(Content Warning: Murder, blood, gore, some mild language.)
For Stacy, may your babies always guide you.
“You wanna do something fun?” asked Sully.
Henry placed an ear of corn in a nearby wooden basket and looked at Sully from the garden. He wiped the sweat beads from his forehead and rubbed the salty wetness on his blue jeans. Sully stood near the chicken coop wearing his denim overalls and a cowboy hat with a big goofy grin plastered on his sunburned face. The last time Henry saw that smile, he got his foot run over by Mrs. Stillwater’s white Volvo.
Every farmer in Greenwood knows that story, and many versions are floating around out there. The truth of the matter, straight from Henry’s lips, is the gospel truth. It all started with Sully’s lopsided smile and those devastating words, you wanna do something fun?
To grasp the story, you must understand that Greenwood is a small rural community of farmers and nothing else. Farming was the way of life, and that’s just how people liked it. There was no hustle and bustle like you would find in the big cities, just the sweat of a man’s brow and good ol’ fashioned hard work.
After a long day of school and working in the fields, some of the young ones would get a little rambunctious. They would ride their bikes up and down the dirt roads without a care in the world, swing a line into the Tygart river to catch a fish, or hide behind the bleachers on the football field to have a smoke. Ah… the arrogance of youth.
One particular evening, Henry and Sully were mowing Mrs. Stillwater’s lawn for a measly five bucks, and wouldn’t you know it. Sully pointed to her white Volvo, which sat in a field of isolation just rusting away like nobody’s business, and said, “Wanna have some fun?”
Like a true ignoramus, Henry boastfully replied, “Why yes, I do good, buddy. Whatcha got in mind?”
“Way I see it, that old hag ain’t got no use for that car,” Sully said. “It don’t run no more, and I think we’d be doin’ her a big favor if we pushed that thing down the hill, so no one would have to look at it anymore.”
“That’s a great idea!” cried Henry. “When did you get so smart?”
“I was born smart, doofus! Now, come on and give me a hand, would ya?”
Henry, being only twelve years old, looked up to Sully, who had just turned fourteen. Henry admired how Sully would take charge like a battle-hardened war hero and would follow him off a bridge if he thought it was a good idea.
Brother’s in arm’s they were, and side by side, they strolled over to Mrs. Stillwater’s corroded vehicle.
Sully clapped his hands and did a few side bends to limber up. “Ok. Let’s grab the ass end and give her a good push!”
Henry copied Sully’s stretching routine and placed his dirty hands on the trunk. They pushed so hard their faces turned red, but the car wouldn’t budge.

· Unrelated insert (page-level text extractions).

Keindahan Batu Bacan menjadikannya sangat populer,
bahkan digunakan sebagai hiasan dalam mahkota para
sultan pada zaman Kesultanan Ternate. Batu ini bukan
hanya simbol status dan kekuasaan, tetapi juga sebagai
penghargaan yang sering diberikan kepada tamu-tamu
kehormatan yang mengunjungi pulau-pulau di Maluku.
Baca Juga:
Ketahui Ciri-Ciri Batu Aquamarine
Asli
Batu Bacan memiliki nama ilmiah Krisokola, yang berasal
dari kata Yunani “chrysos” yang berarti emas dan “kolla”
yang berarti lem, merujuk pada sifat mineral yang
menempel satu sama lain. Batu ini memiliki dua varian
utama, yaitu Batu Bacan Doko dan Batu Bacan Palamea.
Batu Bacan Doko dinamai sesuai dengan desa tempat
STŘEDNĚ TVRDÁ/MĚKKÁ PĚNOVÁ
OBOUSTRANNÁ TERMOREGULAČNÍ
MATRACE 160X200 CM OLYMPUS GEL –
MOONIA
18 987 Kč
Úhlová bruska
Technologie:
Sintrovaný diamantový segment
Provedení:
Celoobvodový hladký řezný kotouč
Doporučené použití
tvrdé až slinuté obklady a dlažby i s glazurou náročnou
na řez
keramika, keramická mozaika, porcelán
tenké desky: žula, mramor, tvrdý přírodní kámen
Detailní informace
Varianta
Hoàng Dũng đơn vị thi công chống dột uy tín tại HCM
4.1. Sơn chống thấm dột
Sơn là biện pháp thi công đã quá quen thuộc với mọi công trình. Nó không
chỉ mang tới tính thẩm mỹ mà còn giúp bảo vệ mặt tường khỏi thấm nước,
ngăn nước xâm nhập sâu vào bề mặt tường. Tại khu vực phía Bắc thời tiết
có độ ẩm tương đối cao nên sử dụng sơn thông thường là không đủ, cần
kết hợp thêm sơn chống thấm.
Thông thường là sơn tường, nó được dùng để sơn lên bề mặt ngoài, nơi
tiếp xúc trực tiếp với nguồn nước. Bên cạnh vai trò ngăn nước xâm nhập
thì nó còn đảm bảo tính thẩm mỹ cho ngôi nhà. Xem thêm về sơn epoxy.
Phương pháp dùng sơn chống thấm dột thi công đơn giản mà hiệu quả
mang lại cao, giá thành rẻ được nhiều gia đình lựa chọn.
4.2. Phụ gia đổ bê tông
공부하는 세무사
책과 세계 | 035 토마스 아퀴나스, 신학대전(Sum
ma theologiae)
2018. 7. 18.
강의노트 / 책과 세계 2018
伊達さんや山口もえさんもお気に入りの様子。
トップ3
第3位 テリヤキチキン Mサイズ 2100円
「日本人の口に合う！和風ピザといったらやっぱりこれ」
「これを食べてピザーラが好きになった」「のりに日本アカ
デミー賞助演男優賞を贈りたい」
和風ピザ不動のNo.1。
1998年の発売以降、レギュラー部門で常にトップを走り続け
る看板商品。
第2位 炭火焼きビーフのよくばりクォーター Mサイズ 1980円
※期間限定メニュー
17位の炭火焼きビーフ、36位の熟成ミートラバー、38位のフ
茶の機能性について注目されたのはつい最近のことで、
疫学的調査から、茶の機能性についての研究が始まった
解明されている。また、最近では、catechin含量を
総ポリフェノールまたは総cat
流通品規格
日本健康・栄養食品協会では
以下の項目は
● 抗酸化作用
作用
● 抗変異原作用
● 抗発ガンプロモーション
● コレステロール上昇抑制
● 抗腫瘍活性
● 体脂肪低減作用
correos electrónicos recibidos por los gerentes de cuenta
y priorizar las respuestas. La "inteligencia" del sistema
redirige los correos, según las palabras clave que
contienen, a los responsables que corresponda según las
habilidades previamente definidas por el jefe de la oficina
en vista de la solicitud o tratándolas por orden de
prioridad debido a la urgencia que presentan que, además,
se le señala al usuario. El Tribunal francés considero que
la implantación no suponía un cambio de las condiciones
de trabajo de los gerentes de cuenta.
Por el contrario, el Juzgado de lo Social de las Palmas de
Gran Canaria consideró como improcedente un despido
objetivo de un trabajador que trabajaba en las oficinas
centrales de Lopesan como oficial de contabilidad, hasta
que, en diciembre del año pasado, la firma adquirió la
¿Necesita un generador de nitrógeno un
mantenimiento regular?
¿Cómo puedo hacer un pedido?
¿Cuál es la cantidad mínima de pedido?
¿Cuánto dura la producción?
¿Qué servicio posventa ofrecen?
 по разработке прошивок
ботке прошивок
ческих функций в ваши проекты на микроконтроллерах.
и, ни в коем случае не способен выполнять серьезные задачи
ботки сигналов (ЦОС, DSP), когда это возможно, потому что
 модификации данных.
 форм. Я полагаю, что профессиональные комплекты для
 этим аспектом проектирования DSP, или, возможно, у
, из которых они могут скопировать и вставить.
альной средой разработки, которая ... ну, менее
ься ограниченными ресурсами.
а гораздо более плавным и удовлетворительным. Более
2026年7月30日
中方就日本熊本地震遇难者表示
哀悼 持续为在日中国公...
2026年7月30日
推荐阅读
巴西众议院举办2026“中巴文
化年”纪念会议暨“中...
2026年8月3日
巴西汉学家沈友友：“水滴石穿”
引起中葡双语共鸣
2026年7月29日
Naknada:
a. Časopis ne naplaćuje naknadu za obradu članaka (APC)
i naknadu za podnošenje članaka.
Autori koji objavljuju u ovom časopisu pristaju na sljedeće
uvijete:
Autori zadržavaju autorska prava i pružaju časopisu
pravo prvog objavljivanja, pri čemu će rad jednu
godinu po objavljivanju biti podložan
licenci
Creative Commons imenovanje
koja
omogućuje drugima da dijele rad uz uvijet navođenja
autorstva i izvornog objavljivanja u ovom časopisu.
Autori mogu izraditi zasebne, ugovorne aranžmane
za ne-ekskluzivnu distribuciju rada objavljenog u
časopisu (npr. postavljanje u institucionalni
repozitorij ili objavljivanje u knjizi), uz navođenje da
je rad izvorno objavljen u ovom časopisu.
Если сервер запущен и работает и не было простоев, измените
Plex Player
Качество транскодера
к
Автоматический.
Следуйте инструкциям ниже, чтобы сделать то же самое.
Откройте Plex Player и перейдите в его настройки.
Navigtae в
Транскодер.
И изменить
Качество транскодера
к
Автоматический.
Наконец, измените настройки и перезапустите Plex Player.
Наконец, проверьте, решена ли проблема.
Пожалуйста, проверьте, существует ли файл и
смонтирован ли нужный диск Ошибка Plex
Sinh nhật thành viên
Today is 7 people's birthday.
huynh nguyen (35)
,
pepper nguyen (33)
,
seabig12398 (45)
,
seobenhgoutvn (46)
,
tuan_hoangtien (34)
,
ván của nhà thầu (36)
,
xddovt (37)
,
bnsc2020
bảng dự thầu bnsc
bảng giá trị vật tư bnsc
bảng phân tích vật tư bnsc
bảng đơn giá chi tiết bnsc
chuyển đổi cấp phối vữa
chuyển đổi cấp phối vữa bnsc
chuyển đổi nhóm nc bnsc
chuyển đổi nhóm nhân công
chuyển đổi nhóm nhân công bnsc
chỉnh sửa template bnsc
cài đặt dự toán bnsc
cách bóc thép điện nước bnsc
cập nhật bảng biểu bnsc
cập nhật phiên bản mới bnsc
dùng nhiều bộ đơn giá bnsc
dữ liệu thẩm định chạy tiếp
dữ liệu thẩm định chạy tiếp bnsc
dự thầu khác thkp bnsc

“Dagnabbit!!” shouted Sully. His face was filled with frustration.
“This ain’t working.” Gong! He slammed his fist down on the hollow metal.
Henry thought for a moment, and like someone turning on the lights, an idea came to mind. “Hey, Sully, why don’t you jump in and put her in neutral?”
“By golly, that just might work,” he uttered. “You know, I think some of my smarts is wearing on you!”
Henry smiled as he watched Sully get in the driver's seat. With a flip of the sun visor, the keys plopped gently into Sully’s lap. He inserted the key into the ignition and tugged the drive shift into neutral.
Licking his lips and tightly gripping the wheel, Sully shouted, “Ok, put some muscle into it!”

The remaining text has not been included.